Check it out. It's the perfect film to curl up and watch on a snowy afternoon.


Why We Still Need Disney Animation

In 2004, still reeling from the flop that was “Home on the Range,” Disney announced they would never again make another hand-drawn, traditional animated film. For 5 years, they kept that promise and gave us many of the Pixar films we know and love. But all I have to say is, thank goodness for broken promises.

With the release of “The Princess and the Frog,” Disney has not only returned to its roots, but made us realize what we never knew we were missing. There is something magical about traditional, hand drawn animation. Undoubtedly, for people our age there’s the nostalgia of the Golden Age of Disney that so many of us grew up with and loved. For the younger generation, who only have experienced Disney films on TV screens, it’s just one more for them to love. And for movie buffs, like myself, there’s the knowledge of the feat it is to hand-draw a movie.

“The Princess and the Frog” proves that Disney still has what it takes to make movies as good as “The Little Mermaid,” “The Lion King,” and “Beauty and the Beast.” It harkens back to a simpler time in life, a time of VCRs and VHS tapes, when all you had to worry about wasn’t term papers, final projects or lab grades, but whether or not the princess would find her voice, the cub could be the king, or an ambitious girl could help a beast find his heart. For two hours, all that mattered was whether Tiana and Naveen would get achieve their dreams.

Maybe that is why traditional Disney animation is so timeless, so beloved, and still so needed. The Walt Disney World motto is that it’s “where dreams come true.” And if you think about it, Disney characters always get their dreams. They always obtain what they set out to get, if not always in the way they expected. In these troubling times, what better message to give kids could there be than that. That no dream is too big and that reaching for the stars is an admirable thing. Without dreamers, there is no innovation. Without innovation, there is no progress. Without progress, there is no change and we stay exactly where we are. Here’s hoping we see more in this vein from Disney.

Monday, January 25, 2010

Trailer Park: "Date Night"

The gods of comedy must have been smiling on the producers of "Date Night" when they cast the movie, because they managed to hire two of the funniest people in the business, Steve Carell and Tina Fey.

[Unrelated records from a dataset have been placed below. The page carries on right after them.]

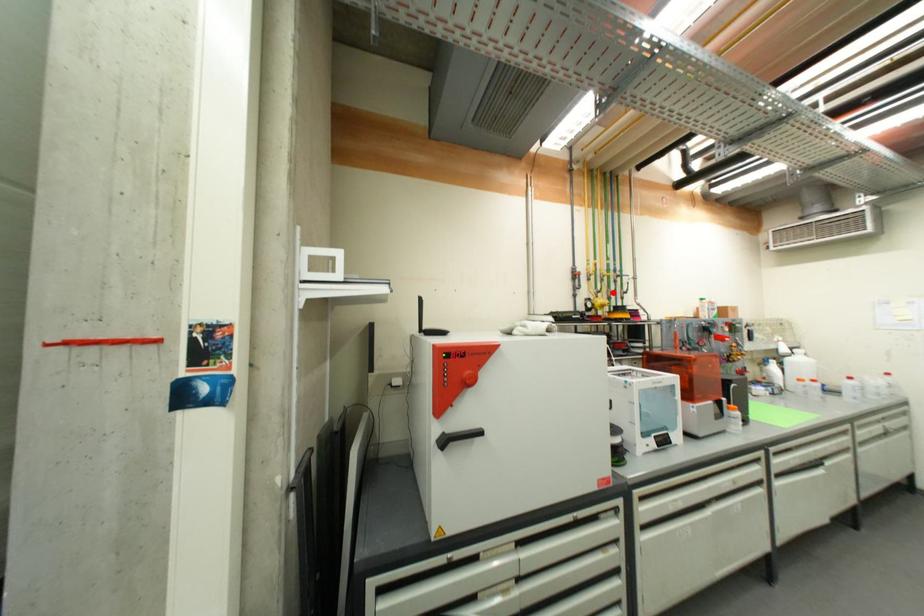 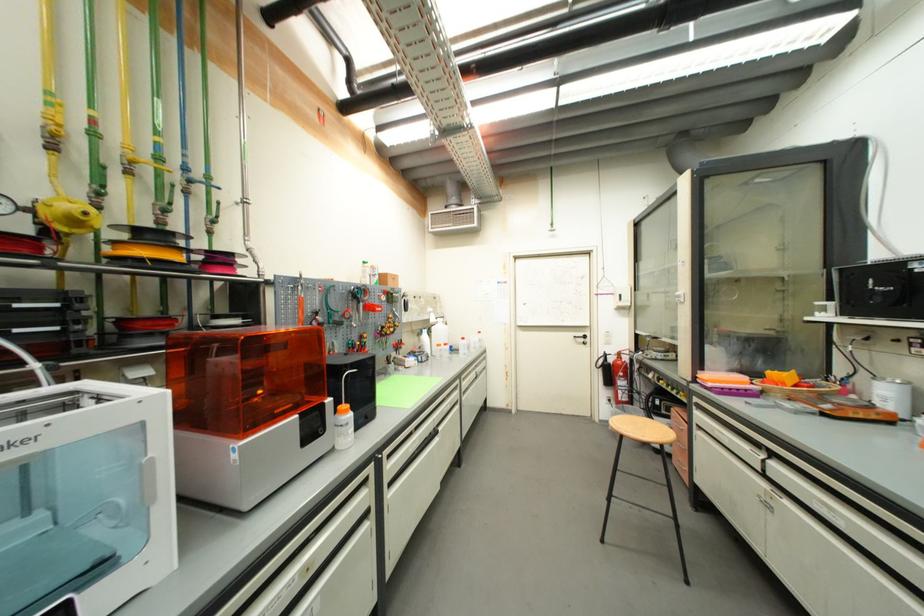 Locate, in the second image, the point that corresponds to the highlighted location in the first image.

(160, 207) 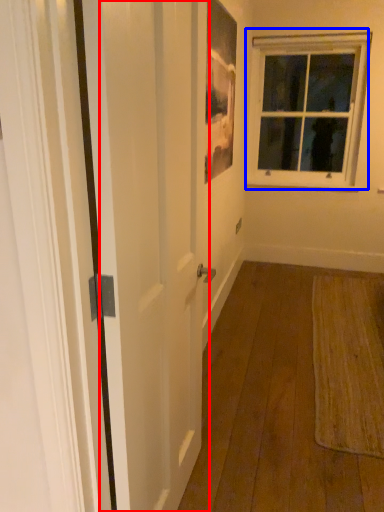 Question: Which object is closer to the camera taking this photo, screen door (highlighted by a red box) or window (highlighted by a blue box)?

Carell and Fey play Phil and Clara Foster, a married couple looking to spice up their marriage. On their "date night," Phil decides to be impetuous and take another couple's reservation who don't show when they're called. Turns out, the couple are actually in trouble with some mob-type people and the Foster's find themselves for more than they bargained for.

This movie promises to be one of two things: 1) Very funny or 2) one of those movies where all the funny parts are in the trailer. I think it will at least be worth checking out to see which one it is. With Fey and Carell, I would bet option 1. But we'll have to wait until April 9 to find out.